Sawfish DNA reveals startling reproductive strategy

Sawfish DNA reveals startling reproductive strategy

This amazing fish was observed giving "virgin birth," though this could mean disaster for its rapidly shrinking population.

The smalltooth sawfish, commonly found in the coastal estuaries of Florida, has come up with a unique defense against its rapidly dwindling population. According to National Geographic, the smalltooth sawfish has developed the ability to deliver its young via a “virgin birth,” without having mated with another individual.

A DNA analysis of smalltooth sawfish, published this Monday in the journal Current Biology, identified seven juvenile sawfish that were likely born as a result of their mother’s asexual reproduction.

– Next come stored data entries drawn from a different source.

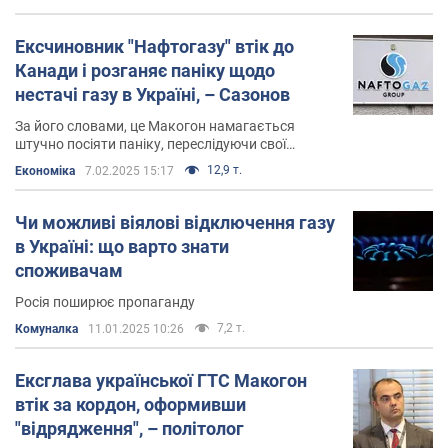
твердження
Ексчиновник "Нафтогазу" втік до
Канади і розганяє паніку щодо
нестачі газу в Україні, – Сазонов
За його словами, це Макогон намагається
штучно посіяти паніку, переслідуючи свої
інтереси
12,9 т.
Економіка
7.02.2025 15:17
Чи можливі віялові відключення газу
в Україні: що варто знати
споживачам
Росія поширює пропаганду
7,2 т.
Комуналка
11.01.2025 10:26
Ексглава української ГТС Макогон
втік за кордон, оформивши
"відрядження", – політолог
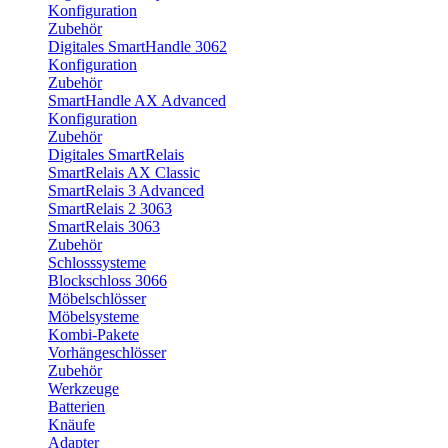
Konfiguration
Zubehör
Digitales SmartHandle 3062
Konfiguration
Zubehör
SmartHandle AX Advanced
Konfiguration
Zubehör
Digitales SmartRelais
SmartRelais AX Classic
SmartRelais 3 Advanced
SmartRelais 2 3063
SmartRelais 3063
Zubehör
Schlosssysteme
Blockschloss 3066
Möbelschlösser
Möbelsysteme
Kombi-Pakete
Vorhängeschlösser
Zubehör
Werkzeuge
Batterien
Knäufe
Adapter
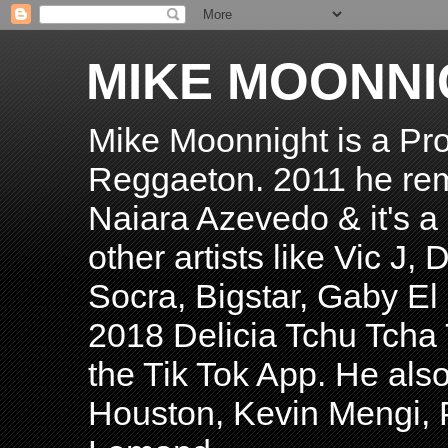
MIKE MOONNI
Mike Moonnight is a Pro
Reggaeton. 2011 he re
Naiara Azevedo & it's a H
other artists like Vic J
Socra, Bigstar, Gaby E
2018 Delicia Tchu Tcha 
the Tik Tok App. He als
Houston, Kevin Mengi, P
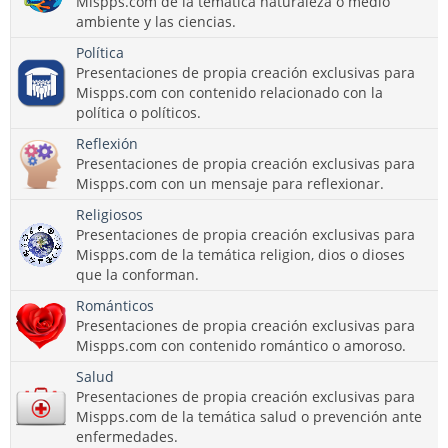
Mispps.com de la temática naturaleza o medio
ambiente y las ciencias.
Política
Presentaciones de propia creación exclusivas para
Mispps.com con contenido relacionado con la
política o políticos.
Reflexión
Presentaciones de propia creación exclusivas para
Mispps.com con un mensaje para reflexionar.
Religiosos
Presentaciones de propia creación exclusivas para
Mispps.com de la temática religion, dios o dioses
que la conforman.
Románticos
Presentaciones de propia creación exclusivas para
Mispps.com con contenido romántico o amoroso.
Salud
Presentaciones de propia creación exclusivas para
Mispps.com de la temática salud o prevención ante
enfermedades.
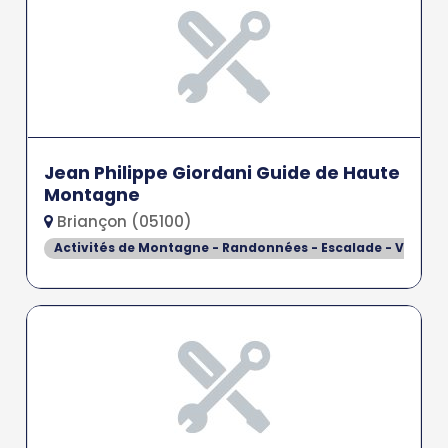
Jean Philippe Giordani Guide de Haute
Montagne
Briançon (05100)
Activités de Montagne - Randonnées - Escalade - Via Fer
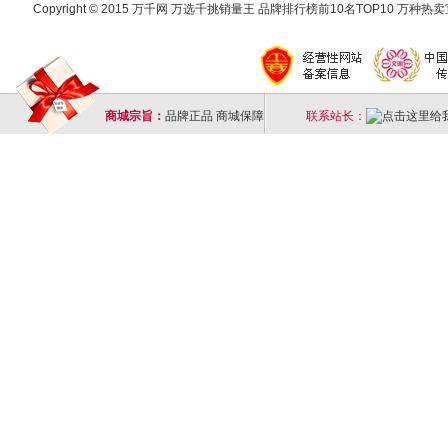
Copyright © 2015 万千网 万选千挑销量王 品牌排行榜前10名TOP10 万种热卖宝
商城宗旨：
品牌正品 商城保障
联系站长：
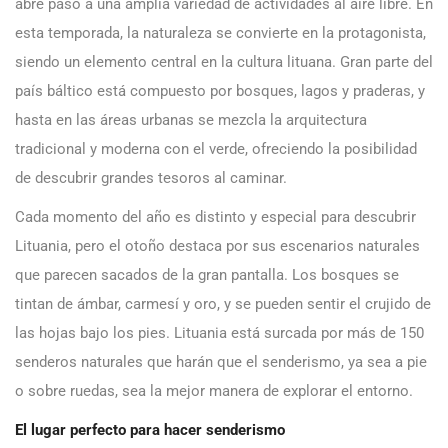
abre paso a una amplia variedad de actividades al aire libre. En
esta temporada, la naturaleza se convierte en la protagonista,
siendo un elemento central en la cultura lituana. Gran parte del
país báltico está compuesto por bosques, lagos y praderas, y
hasta en las áreas urbanas se mezcla la arquitectura
tradicional y moderna con el verde, ofreciendo la posibilidad
de descubrir grandes tesoros al caminar.
Cada momento del año es distinto y especial para descubrir
Lituania, pero el otoño destaca por sus escenarios naturales
que parecen sacados de la gran pantalla. Los bosques se
tintan de ámbar, carmesí y oro, y se pueden sentir el crujido de
las hojas bajo los pies. Lituania está surcada por más de 150
senderos naturales que harán que el senderismo, ya sea a pie
o sobre ruedas, sea la mejor manera de explorar el entorno.
El lugar perfecto para hacer senderismo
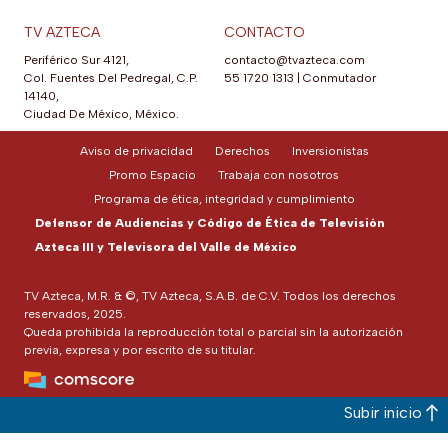
TV AZTECA
CONTACTO
Periférico Sur 4121,
contacto@tvazteca.com
Col. Fuentes Del Pedregal, C.P.
55 1720 1313
|
Conmutador
14140,
Ciudad De México, México.
Aviso de privacidad
Derechos
Inversionistas
Promo Espacio
Trabaja con nosotros
Programa de ética, integridad y cumplimiento
Defensor de Audiencias y Código de Ética de Televisión
Azteca III y Televisora del Valle de México
TV Azteca, M.R. & ©, TV Azteca, S.A.B. de C.V. Todos los derechos
reservados, 2025.
Queda prohibida la reproducción total o parcial sin la autorización
previa, expresa y por escrito de su titular.
Subir inicio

Parthenogenesis, or asexual reproduction in complex mammals, is extremely uncommon, though it is observed in certain species of sharks, snakes, and birds. Typically, it is a response to the lack of available mates after being held in captivity for an extended period of time, but the baby sawfish are the first animals observed in the wild to have been conceived asexually.

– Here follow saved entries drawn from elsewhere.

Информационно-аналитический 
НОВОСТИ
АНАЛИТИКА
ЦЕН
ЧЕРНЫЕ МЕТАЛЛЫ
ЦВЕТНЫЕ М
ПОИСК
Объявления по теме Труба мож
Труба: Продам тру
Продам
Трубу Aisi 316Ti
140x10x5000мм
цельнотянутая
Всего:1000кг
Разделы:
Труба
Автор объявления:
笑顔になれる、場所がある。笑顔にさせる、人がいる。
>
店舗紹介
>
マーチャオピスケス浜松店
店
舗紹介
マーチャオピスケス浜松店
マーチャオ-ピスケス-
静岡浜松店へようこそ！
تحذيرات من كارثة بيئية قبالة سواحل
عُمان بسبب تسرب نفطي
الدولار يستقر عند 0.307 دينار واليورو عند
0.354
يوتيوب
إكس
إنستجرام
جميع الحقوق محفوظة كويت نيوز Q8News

The smalltooth sawfish can grow up to 20 feet in length and is critically endangered in the United States, largely due to its bizarre tooth-covered snout getting tangled in fishing lines. It’s unclear how many individuals there are in the US, though scientists believe that the current population is about 5 percent of historical levels.

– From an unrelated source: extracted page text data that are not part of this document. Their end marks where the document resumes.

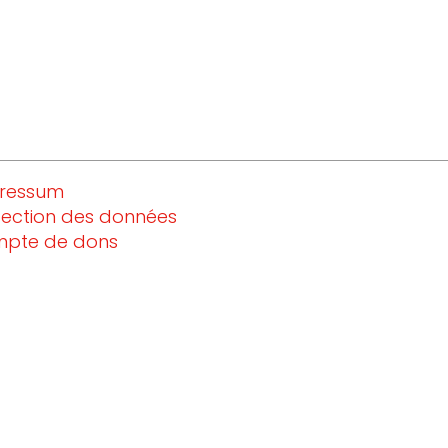
ressum
Soutiens
tection des données
pte de dons
nous maintena
y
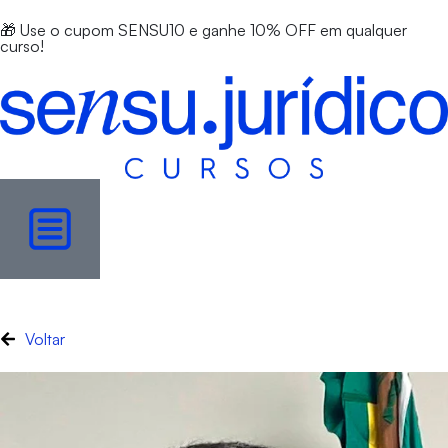
🎁 Use o cupom SENSU10 e ganhe 10% OFF em qualquer
curso!
Voltar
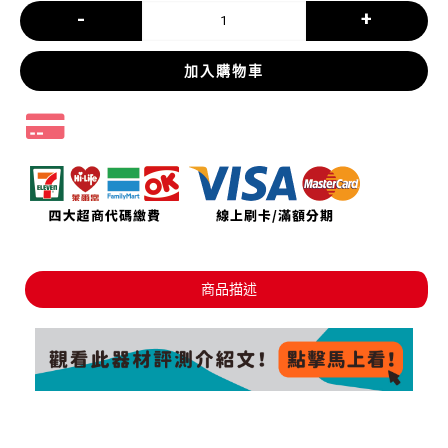
-
+
加入購物車
商品描述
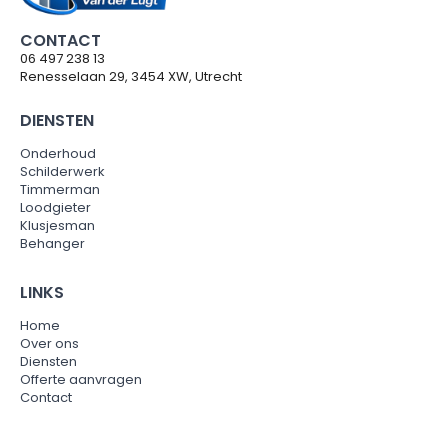
CONTACT
06 497 238 13
Renesselaan 29, 3454 XW, Utrecht
DIENSTEN
Onderhoud
Schilderwerk
Timmerman
Loodgieter
Klusjesman
Behanger
LINKS
Home
Over ons
Diensten
Offerte aanvragen
Contact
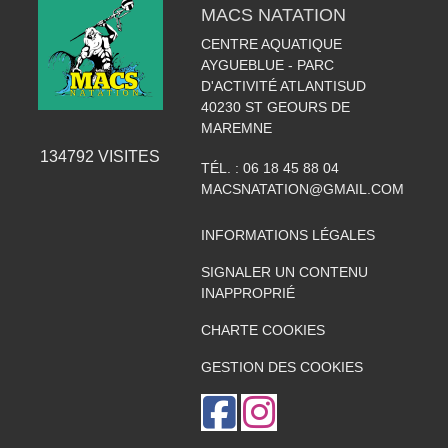
MACS NATATION
CENTRE AQUATIQUE
AYGUEBLUE - PARC
D'ACTIVITÉ ATLANTISUD
40230
ST GEOURS DE
MAREMNE
134792
VISITES
TÉL. :
06 18 45 88 04
MACSNATATION@GMAIL.COM
INFORMATIONS LÉGALES
SIGNALER UN CONTENU
INAPPROPRIÉ
CHARTE COOKIES
GESTION DES COOKIES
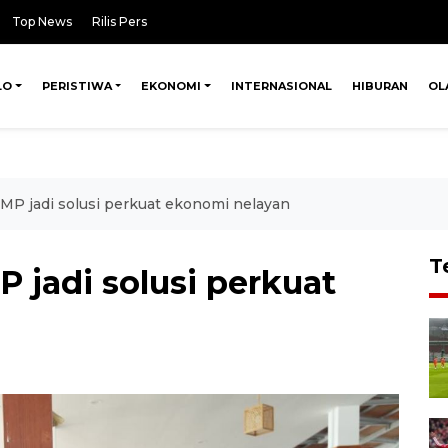
Top News
Rilis Pers
LO
PERISTIWA
EKONOMI
INTERNASIONAL
HIBURAN
OL
MP jadi solusi perkuat ekonomi nelayan
T
 jadi solusi perkuat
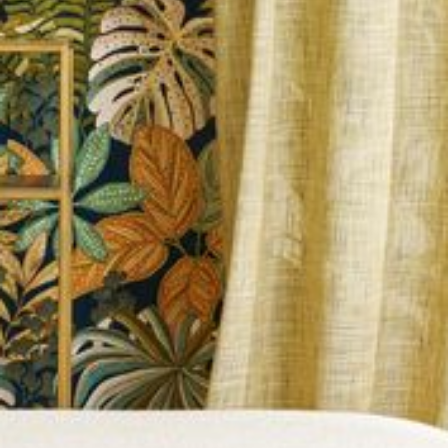
--
--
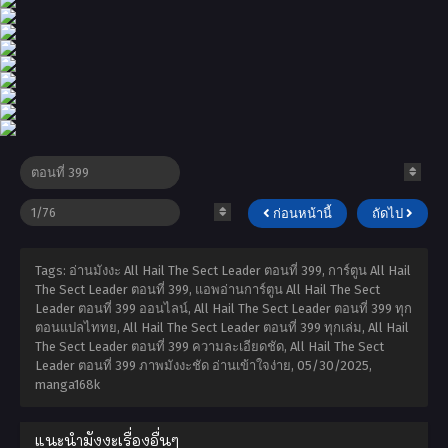
ก่อนหน้านี้
ถัดไป
Tags: อ่านมังงะ All Hail The Sect Leader ตอนที่ 399, การ์ตูน All Hail
The Sect Leader ตอนที่ 399, แอพอ่านการ์ตูน All Hail The Sect
Leader ตอนที่ 399 ออนไลน์, All Hail The Sect Leader ตอนที่ 399 ทุก
ตอนแปลไททย, All Hail The Sect Leader ตอนที่ 399 ทุกเล่ม, All Hail
The Sect Leader ตอนที่ 399 ความละเอียดชัด, All Hail The Sect
Leader ตอนที่ 399 ภาพมังงะชัด อ่านเข้าใจง่าย,
05/30/2025
,
manga168k
แนะนำมังงะเรื่องอื่นๆ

The female sawfish is able to fertilize her own eggs to produce offspring by fusing with another egg called a polar body. The sawfish pups aren’t genetically identical to the mother, but all of the genetic information comes from her. The one-sided genome alerted researchers that there may be something unique about the way these sawfish were reproducing.

The virgin births observed in this population of smalltooth sawfish is extremely troubling to scientists. It suggests that there already aren’t enough viable male mates to go around, so females are taking responsibility for reproduction themselves. Splitting the genetic diversity of a population in half means that future generations will be more susceptible to disease and will be less likely to exhibit advantageous traits in the wild.

Scientists are now wondering if they’ve missed more wild virgin births. While it certainly is not a good sign for the critically endangered smalltooth sawfish, there may be species out there that have figured out a way to use parthenogenesis to their advantage.